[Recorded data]

= = = =

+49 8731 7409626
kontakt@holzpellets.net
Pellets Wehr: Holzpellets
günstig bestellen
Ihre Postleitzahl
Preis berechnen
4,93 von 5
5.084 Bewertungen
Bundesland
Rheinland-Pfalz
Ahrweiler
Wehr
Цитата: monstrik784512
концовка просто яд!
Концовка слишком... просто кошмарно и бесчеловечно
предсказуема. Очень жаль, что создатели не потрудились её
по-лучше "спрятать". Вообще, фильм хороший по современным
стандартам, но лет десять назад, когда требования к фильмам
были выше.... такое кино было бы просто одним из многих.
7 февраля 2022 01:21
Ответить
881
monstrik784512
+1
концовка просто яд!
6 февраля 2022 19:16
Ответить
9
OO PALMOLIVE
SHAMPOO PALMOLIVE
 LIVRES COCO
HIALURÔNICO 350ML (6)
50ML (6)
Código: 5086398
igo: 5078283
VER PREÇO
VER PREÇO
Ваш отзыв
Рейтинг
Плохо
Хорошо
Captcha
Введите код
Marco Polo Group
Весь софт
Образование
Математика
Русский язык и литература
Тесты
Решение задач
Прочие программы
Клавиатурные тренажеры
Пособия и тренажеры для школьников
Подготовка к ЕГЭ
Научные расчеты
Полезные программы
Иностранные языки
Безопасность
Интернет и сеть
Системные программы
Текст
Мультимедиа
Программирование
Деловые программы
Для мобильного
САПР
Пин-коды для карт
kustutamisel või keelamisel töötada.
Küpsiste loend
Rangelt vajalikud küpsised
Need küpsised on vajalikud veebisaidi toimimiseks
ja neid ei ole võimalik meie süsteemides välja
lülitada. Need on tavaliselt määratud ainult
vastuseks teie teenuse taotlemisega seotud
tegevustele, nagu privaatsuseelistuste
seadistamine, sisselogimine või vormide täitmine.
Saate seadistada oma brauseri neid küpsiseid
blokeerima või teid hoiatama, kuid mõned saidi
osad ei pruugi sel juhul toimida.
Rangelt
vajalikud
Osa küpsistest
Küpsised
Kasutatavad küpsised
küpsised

= = = =

- **WHAT TO PRODUCE**:
Please copy only the lines between the first line of the entries and the line with "igo: 5078283", keeping those two end lines as well, exactly as written.

- **WRITTEN ANSWER**:
+49 8731 7409626
kontakt@holzpellets.net
Pellets Wehr: Holzpellets
günstig bestellen
Ihre Postleitzahl
Preis berechnen
4,93 von 5
5.084 Bewertungen
Bundesland
Rheinland-Pfalz
Ahrweiler
Wehr
Цитата: monstrik784512
концовка просто яд!
Концовка слишком... просто кошмарно и бесчеловечно
предсказуема. Очень жаль, что создатели не потрудились её
по-лучше "спрятать". Вообще, фильм хороший по современным
стандартам, но лет десять назад, когда требования к фильмам
были выше.... такое кино было бы просто одним из многих.
7 февраля 2022 01:21
Ответить
881
monstrik784512
+1
концовка просто яд!
6 февраля 2022 19:16
Ответить
9
OO PALMOLIVE
SHAMPOO PALMOLIVE
 LIVRES COCO
HIALURÔNICO 350ML (6)
50ML (6)
Código: 5086398
igo: 5078283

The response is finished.